Ne La chiave d’oro l’autore de I Malavoglia, del Mastro don Gesualdo, Cavalleria rusticana e di quella messe di Novelle “veriste” narra un episodio i cui protagonisti sono un prete, un campiere (Surfareddu) e un magistrato. Era appena passata l’or di notte quando le parrocchiane immerse con il prete e nell’abitazione di questi, nel rito religioso della recita del rosario, sobbalzano impaurite da due spari, uno seguito di poco all’altro. La tensione aumenta quando, poco dopo bussano alla porta e il sacerdote stacca il fucile appeso alla parete e si dispone all’ascolto, imponendo che nessuno fiati o si azzardi ad aprire. Ma tutto prende spiegazione quando si sente la voce concitata di Surfareddu che, fuori, dietro la porta, comincia col dire a voce alta al sacerdote quanto era valsa la sua fedeltà, proprio fino all’ultimo giorno della sua responsabilità di campiere. In due parole Surfareddu spiega la ragione e le conseguenze dei due spari di poco prima: aveva sorpreso i ladri delle ulive con i sacchi pieni che avevano alleggerito le piante del podere del prete.  Questi non commenta ma impone a Surfareddu di sparire fino a che non sarebbe stato avvisato di tornare alla normalità. Poi seguito dalle donne del rosario, armato di fucile, si reca sul posto dove trova agonizzante chi, stentando sull’ultimo respiro, disteso, agonizzante sussurra come per alcune ulive gli era stata tolta la vita.

L’indomani giunse il magistrato con il suo seguito per il sopralluogo e dopo avere ascoltato la versione dei fatti esposta dal prete, mugugna di aver capito e che tutto avrebbe meritato di mandare in carcere chi aveva sparato e chi cercava di coprirne la colpa dell’omicidio.
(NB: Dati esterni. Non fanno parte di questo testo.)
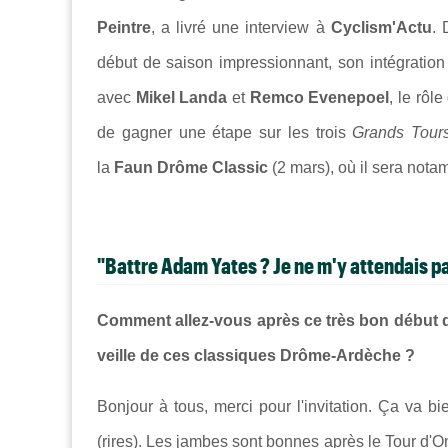
Peintre
, a livré une interview à
Cyclism'Actu
. 
début de saison impressionnant, son intégration
avec
Mikel Landa
et
Remco Evenepoel
, le rôl
de gagner une étape sur les trois
Grands Tour
la
Faun Drôme Classic
(2 mars), où il sera not
"Battre Adam Yates ? Je ne m'y attendais pas
Comment allez-vous après ce très bon début 
veille de ces classiques Drôme-Ardèche ?
Bonjour à tous, merci pour l'invitation. Ça va 
(rires). Les jambes sont bonnes après le Tour d'Oma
Poi tutti tornati alle loro incombenze quotidiane. Solo che l’indomani un messo del magistrato che aveva effettuato il sopralluogo, si presenta al prete per informarlo che il signor giudice procedendo agli accertamenti aveva smarrito una chiave d’oro, che la cercassero perché non sarebbe stato difficile trovarla nel luogo limitato dove era stata svolta l’operazione del giorno prima.

Il prete capì a volo e si premurò a incaricare un suo fiduciario perché si recasse a Caltagirone presso il gioielliere al quale ordinare la confezione di una chiave d’oro. Avutala la fece portare al giudice al quale venne posta la domanda se era la chiave giusta, quella che aveva smarrito. Pronta la conferma: sì, era proprio la chiave che aveva smarrito. Poi, il prete non si trattenne di rivolgersi un compiacimento: è stato onesto, avrebbe potuto smarrire con la chiave la catena e l’orologio d’oro.      

Una chicca per gli esegeti della narrativa che, inaugurata da Sciascia con Il giorno della civetta e da Glauco Licata con I Musumeci di Bagheria, un secolo e mezzo dopo La chiave d’oro di Giovanni Verga, avrebbe continuato a caratterizzare tutta una lunga stagione di “gialli polizieschi”, con teatro la Sicilia. Forse con qualche venatura di influssi durrenmattiani. Ma questo è altro discorso per altre occasioni.